1« Solidarité intergénérationnelle : se lamenter de sa disparition ! »Voilà une nouvelle entrée à inscrire dans la dernière édition, augmentée, de notre Dictionnaire des idées reçues. En effet, le débat sur les rapports intergénérationnels fait partie de ces nombreuses discussions passionnelles qui, dans notre espace public, fonctionnent selon une mécanique bien huilée et parfaitement prévisible. Quand la question se pose, deux positions bien tranchées se présentent d’emblée selon une logique implacable. Selon la première, notre univers individualiste, ultralibéral et marchandisé verrait disparaître toute espèce de solidarité intergénérationnelle : les générations, les âges se refermeraient sur eux-mêmes comme des entités closes, des castes indifférentes les unes aux autres, avec leurs propres culture, langage, valeurs, intérêts... Selon une seconde lecture, cette indifférence risque à tout moment de se muer en guerre inexpiable, lorsque émergera la prise de conscience qu’il y a au sein de l’échelle intergénérationnelle des gagnants et des perdants, des exploitants et des exploités, des inclus et des exclus... Alors la guerre des âges aura lieu : elle opposera les jeunes dont, dit-on parfois, notre société organise le « massacre économique » aux vieux qui, repus, satisfaits et majoritaires, tirent désormais les ficelles et les marrons du feu. À moins qu’elle n’oppose les très vieux, dépendants, abandonnés dans des mouroirs indignes, aux plus jeunes qui les auront oubliés. Ou alors ce seront les citoyens actifs qui, harassés de contraintes et de responsabilités, devront faire face aux exigences toujours grandissantes de leurs enfants de plus en plus tyranniques et de leurs parents de plus en plus despotiques.

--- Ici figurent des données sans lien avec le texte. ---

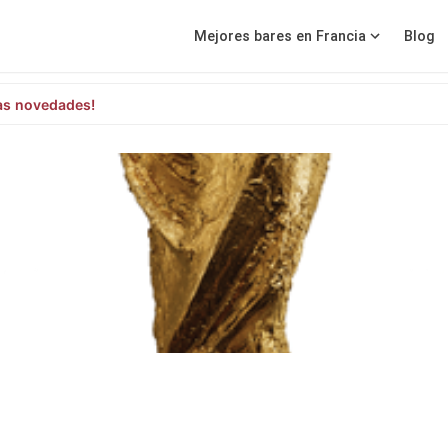
Mejores bares en Francia
Blog
as novedades!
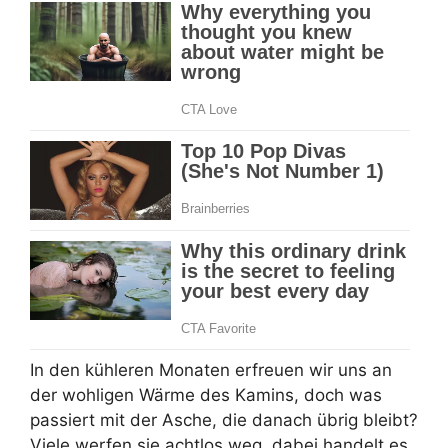
In den kühleren Monaten erfreuen wir uns an
der wohligen Wärme des Kamins, doch was
passiert mit der Asche, die danach übrig bleibt?
Viele werfen sie achtlos weg, dabei handelt es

2Je souhaiterai ici plaider en faveur d’une autre lecture, aux beautés peut-être moins crépusculaires, mais qui me semble plus conforme à la réalité complexe de notre temps. Le scénario d’une indifférence ou d’une guerre des générations ne me paraît ni plausible ni éclairant. Il me semble que l’on assiste au contraire à la fois à un maintien (voire à un renforcement) et à une métamorphose des solidarités entre générations.

Quelle lutte des âges??

3Mais avant de développer cette interprétation, il faut revenir sur ce qu’a, malgré tout, d’incontestablement convaincant le scénario de la lutte des âges en deçà de son usage idéologique. Trois phénomènes massifs plaident aujourd’hui en sa faveur.

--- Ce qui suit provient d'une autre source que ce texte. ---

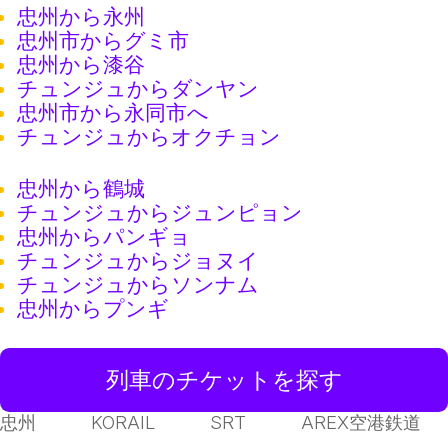
忠州から永州
忠州市からグミ市
忠州から漆谷
チュンジュからダンヤン
忠州市から永同市へ
チュンジュからオクチョン
忠州から鶴城
チュンジュからジュンピョン
忠州からパンギョ
チュンジュからジョヌイ
チュンジュからソンナム
忠州からプンギ
列車のチケットを探す
忠州
KORAIL
SRT
AREX空港鉄道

4Il y a d’abord la structure du travail en France, où ceux qui ont les places –?disons les adultes salariés – s’attachent aussi bien à empêcher les jeunes d’entrer qu’à pousser les vieux dehors. Cette lutte des places est complexe à évaluer, car le bénéfice de la protection de ceux qui obtiennent (enfin) une place devient un maléfice pour ceux qui n’en ont pas encore et pour ceux qui se rapprochent de la sortie.

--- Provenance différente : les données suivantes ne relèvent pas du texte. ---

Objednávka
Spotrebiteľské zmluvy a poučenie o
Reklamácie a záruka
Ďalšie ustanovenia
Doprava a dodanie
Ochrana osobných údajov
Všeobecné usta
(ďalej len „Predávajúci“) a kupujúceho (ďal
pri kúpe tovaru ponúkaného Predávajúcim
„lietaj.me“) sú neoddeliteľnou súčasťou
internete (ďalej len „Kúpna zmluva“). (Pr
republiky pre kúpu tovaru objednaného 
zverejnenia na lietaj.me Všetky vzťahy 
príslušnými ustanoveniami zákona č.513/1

5Il y a ensuite le fonctionnement de l’État providence, qui voit une génération bénie –?celle grosso modo de Mai 68 –, bénéficiaire des allocations familiales du temps de sa jeunesse et de généreuses retraites du temps de sa vieillesse, se heurter à une génération maudite, née dans la crise et sans garantie pour son avenir. Les travaux de Louis Chauvel [1] ont été importants pour souligner cet impensé de l’État providence, même si la dramatisation à outrance qui accompagne désormais ses analyses rend son diagnostic plus opaque. Il montrait en tout cas comment la lecture générationnelle permettait de comprendre que les jeunes valorisés d’hier soient devenus les seniors favorisés d’aujourd’hui. Certes, la situation objective de la jeunesse (en termes de revenus) est bien meilleure que celle des années 1960, mais les perspectives d’amélioration sont faibles, l’écart avec les autres générations s’accroît et l’effort à fournir pour atteindre un niveau équivalent à celui des aînés devient beaucoup plus important [2].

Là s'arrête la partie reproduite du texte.